La région du Nord de l'Aisne appelée Thiérache bénéficie de sols limoneux parfois très hydromorphes, mais presque toujours chimiquement riches, même si la structure en est fragile (le tassement est garanti si des précautions importantes ne sont pas prises au débardage), ainsi que d'une pluviométrie moyenne (800 à 900 mm d'eau par an), mais très bien répartie sur la saison de végétation, donc avec un faible déficit estival, un ensoleillement « moyen » (en réalité médiocre), une altitude faible (150/200 m) mais une végétation de basse montagne : l'épilope et le sénéçon de Fuchs dans les herbes, le frêne, l'érable sycomore, le hêtre, sont particulièrement bien adaptés, en mélange naturel dans les anciens taillis sous futaie avec l'aulne et le tremble dans les terrains les plus frais, le bouleau et le charme dans les plus sains, avec une petite proportion de merisier, d'érable plane ou champêtre.


Le chêne (surtout pédonculé) y a été de tous temps cultivé (production de bois de charpente) et constitue actuellement l'essentiel du volume, alors qu'il est de régénération aléatoire, (glandées peu fréquentes, totales tous les 15 ans, partielles tous les 5 à 7 ans), sensible aux intempéries (sécheresse et inondation lui conviennent mal), et très sensible aux rongeurs (souris, lapins) ainsi qu'à l'abroutissement lorsque la population de chevreuils est trop élevée. De plus, son maintien dans les régénérations n'est facile que sur les terrains les plus pauvres (limons très acides, sur schistes de type ardennais à Hirson ou acides et hydromorphes sur limons moyens à pseudogleys généralement superficiels).
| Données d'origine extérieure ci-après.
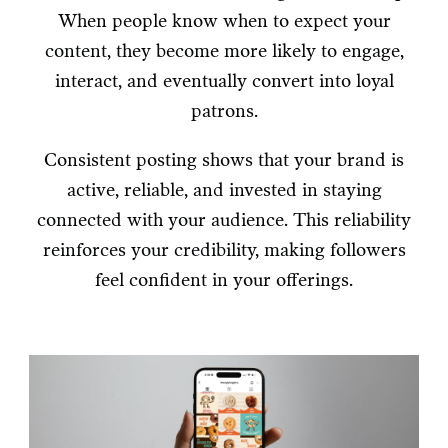
When people know when to expect your
content, they become more likely to engage,
interact, and eventually convert into loyal
patrons.
Consistent posting shows that your brand is
active, reliable, and invested in staying
connected with your audience. This reliability
reinforces your credibility, making followers
feel confident in your offerings.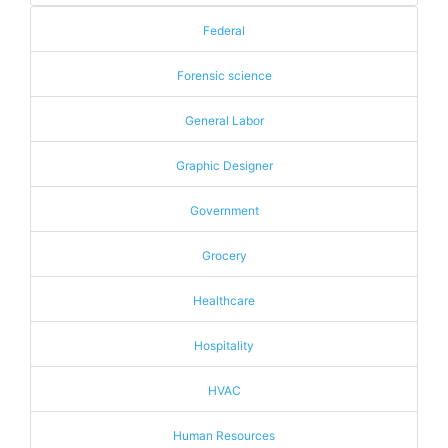
Federal
Forensic science
General Labor
Graphic Designer
Government
Grocery
Healthcare
Hospitality
HVAC
Human Resources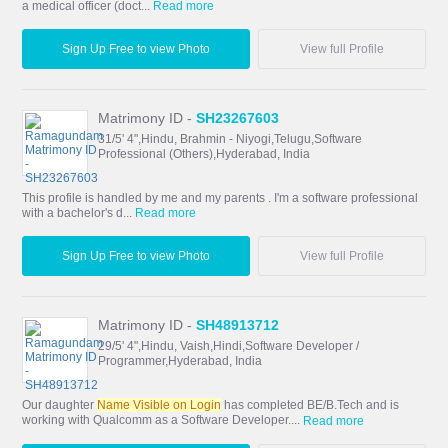
a medical officer (doct...
Read more
Sign Up Free to view Photo
View full Profile
Matrimony ID -
SH23267603
31/5' 4",Hindu, Brahmin - Niyogi,Telugu,Software
Professional (Others),Hyderabad, India
This profile is handled by me and my parents . I'm a software professional
with a bachelor's d...
Read more
Sign Up Free to view Photo
View full Profile
Matrimony ID -
SH48913712
29/5' 4",Hindu, Vaish,Hindi,Software Developer /
Programmer,Hyderabad, India
Our daughter
Name Visible on Login
has completed BE/B.Tech and is
working with Qualcomm as a Software Developer....
Read more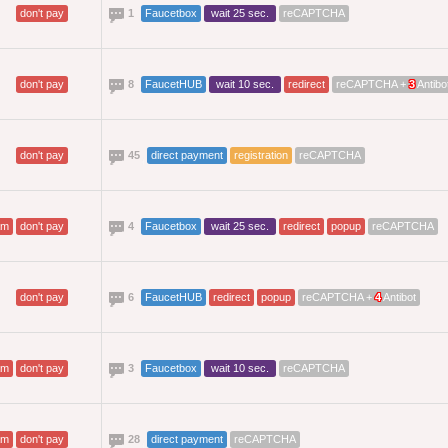
don't pay
1
Faucetbox
wait 25 sec.
reCAPTCHA
don't pay
8
FaucetHUB
wait 10 sec.
redirect
reCAPTCHA +
3
Antibo
don't pay
45
direct payment
registration
reCAPTCHA
am
don't pay
4
Faucetbox
wait 25 sec.
redirect
popup
reCAPTCHA
don't pay
6
FaucetHUB
redirect
popup
reCAPTCHA +
4
Antibot
am
don't pay
3
Faucetbox
wait 10 sec.
reCAPTCHA
am
don't pay
28
direct payment
reCAPTCHA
Sur les terrains les plus riches, il subit la concurrence « déloyale » des essences de terrain riche telles que sycomore et frêne dont la pousse est remarquable : il faut alors lutter contre ces espèces pour maintenir une certaine diversité que nous estimons indispensable : c'est le coût de la sécurité sur les plans sanitaires et économique. Nous n'avons pratiquement pas, ou elles sont très faibles, d'attaques de parasites ni de dépérissement atteignant une espèce, la variété permet - voire favorise - la qualité : il est plus facile de recruter un beau sujet dans une tache d'essences mélangées, plutôt que dans un bouquet d'une seule espèce...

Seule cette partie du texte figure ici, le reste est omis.